I’ve decided on single word resolutions for 2012–which beckons.
My first is SIMPLIFY!
Something simple–for New Year’s Eve perhaps…?
I’m spatchcock-crazy at the moment.
To spatchcock or spattlecock or butterfly is to remove the back and breastbones of a chicken (simply and effectively demonstrated in this video) or any other bird (I just watched someone spatchcock a turkey!) in order to open it up and flattened it out–as you might do a book. This allows the bird to cook more quickly and evenly.
Spatchcocking is an easy and oddly satisfying technique. All you need is a pair of poultry shears or strong scissors and the nerve to try it! (Or your friendly butcher might do it for you….)
Earlier this week I had two spatchcocked birds in the fridge–a chicken and a guinea fowl–and two recipes I wanted to try.

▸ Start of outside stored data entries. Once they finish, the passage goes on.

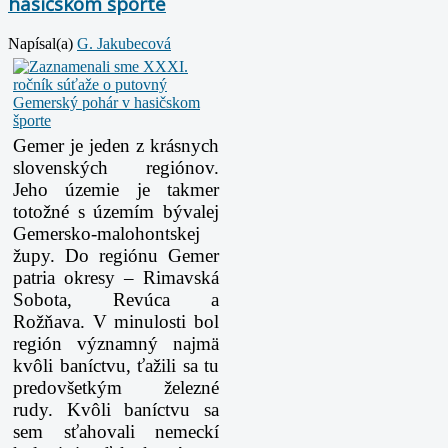
hasičskom športe
Napísal(a)
G. Jakubecová
Gemer je jeden z krásnych
slovenských regiónov.
Jeho územie je takmer
totožné s územím bývalej
Gemersko-malohontskej
župy. Do regiónu Gemer
patria okresy – Rimavská
Sobota, Revúca a
Rožňava. V minulosti bol
región významný najmä
kvôli baníctvu, ťažili sa tu
predovšetkým železné
rudy. Kvôli baníctvu sa
sem sťahovali nemeckí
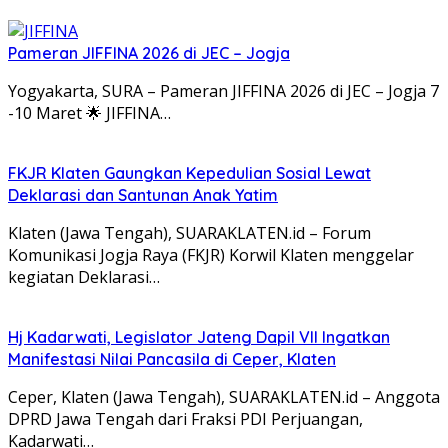
Pameran JIFFINA 2026 di JEC – Jogja
Yogyakarta, SURA – Pameran JIFFINA 2026 di JEC – Jogja 7
-10 Maret 🌟 JIFFINA…
FKJR Klaten Gaungkan Kepedulian Sosial Lewat
Deklarasi dan Santunan Anak Yatim
Klaten (Jawa Tengah), SUARAKLATEN.id – Forum
Komunikasi Jogja Raya (FKJR) Korwil Klaten menggelar
kegiatan Deklarasi…
Hj Kadarwati, Legislator Jateng Dapil VII Ingatkan
Manifestasi Nilai Pancasila di Ceper, Klaten
Ceper, Klaten (Jawa Tengah), SUARAKLATEN.id – Anggota
DPRD Jawa Tengah dari Fraksi PDI Perjuangan,
Kadarwati…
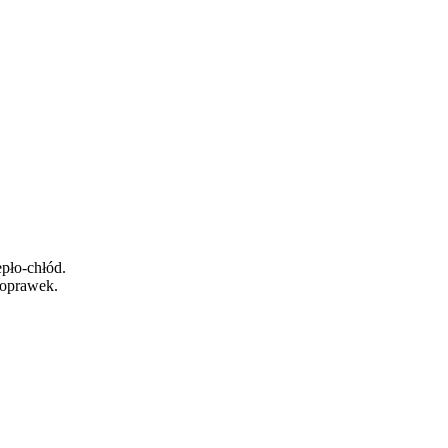
epło-chłód.
 oprawek.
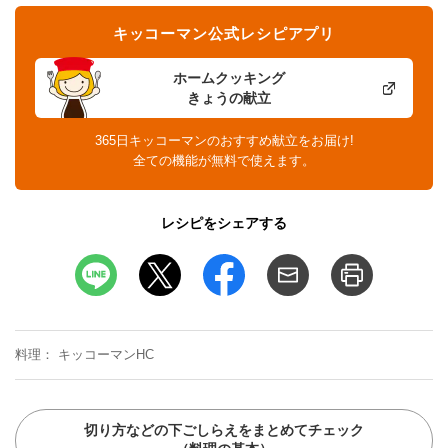
キッコーマン公式レシピアプリ
ホームクッキング
きょうの献立
365日キッコーマンのおすすめ献立をお届け!
全ての機能が無料で使えます。
レシピをシェアする
料理
キッコーマンHC
切り方などの下ごしらえをまとめてチェック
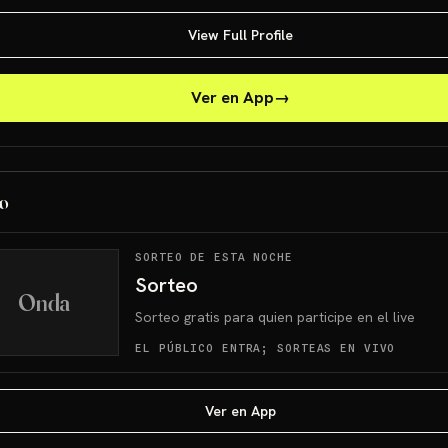
View Full Profile
Ver en App
→
o
SORTEO DE ESTA NOCHE
Sorteo
Onda
Sorteo gratis para quien participe en el live
EL PÚBLICO ENTRA; SORTEAS EN VIVO
Ver en App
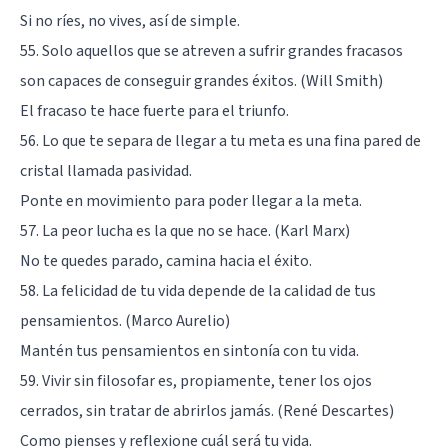
Si no ríes, no vives, así de simple.
55. Solo aquellos que se atreven a sufrir grandes fracasos
son capaces de conseguir grandes éxitos. (Will Smith)
El fracaso te hace fuerte para el triunfo.
56. Lo que te separa de llegar a tu meta es una fina pared de
cristal llamada pasividad.
Ponte en movimiento para poder llegar a la meta.
57. La peor lucha es la que no se hace. (Karl Marx)
No te quedes parado, camina hacia el éxito.
58. La felicidad de tu vida depende de la calidad de tus
pensamientos. (Marco Aurelio)
Mantén tus pensamientos en sintonía con tu vida.
59. Vivir sin filosofar es, propiamente, tener los ojos
cerrados, sin tratar de abrirlos jamás. (René Descartes)
Como pienses y reflexione cuál será tu vida.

I took the guinea fowl out to make this dish–inspired by a recipe in The River Café Classic Italian Cookbook .
We ate it thinking “How good this spatchcocked guinea fowl tastes!“.
The next day I went to the fridge to get the chicken, to marinade it overnight for the other recipe–and found the guinea fowl!
We’d eaten the chicken thinking it was guinea fowl!
I put it down to Christmas fever.
Ideal for serving four people–the bird (whichever comes to hand!) divides easily into quarters thus dispensing with the need to carve.
You could use chicken or guinea fowl quarters instead.
3 tblsps olive oil
6 bay leaves
salt and pepper
set oven to 200C
While the oven is heating–
- Squeeze the juice from two lemon halves into a pan, halve them and leave the quartered lemon in the pan with the bay leaves.
- Rub the skin of the chicken with the two remaining lemon halves.
- Lower the spatchcocked chicken over the lemon halves and the bay.
- Season well and spoon the oil over the chicken.
- Add the other two lemon halves to the pan.
- Cook–covered–on a low flame for 30 minutes.
- Uncover, spoon over some of the juice and place in the upper part of the pre-heated oven.
- Cook on for 40 minutes–checking and basting a couple of times.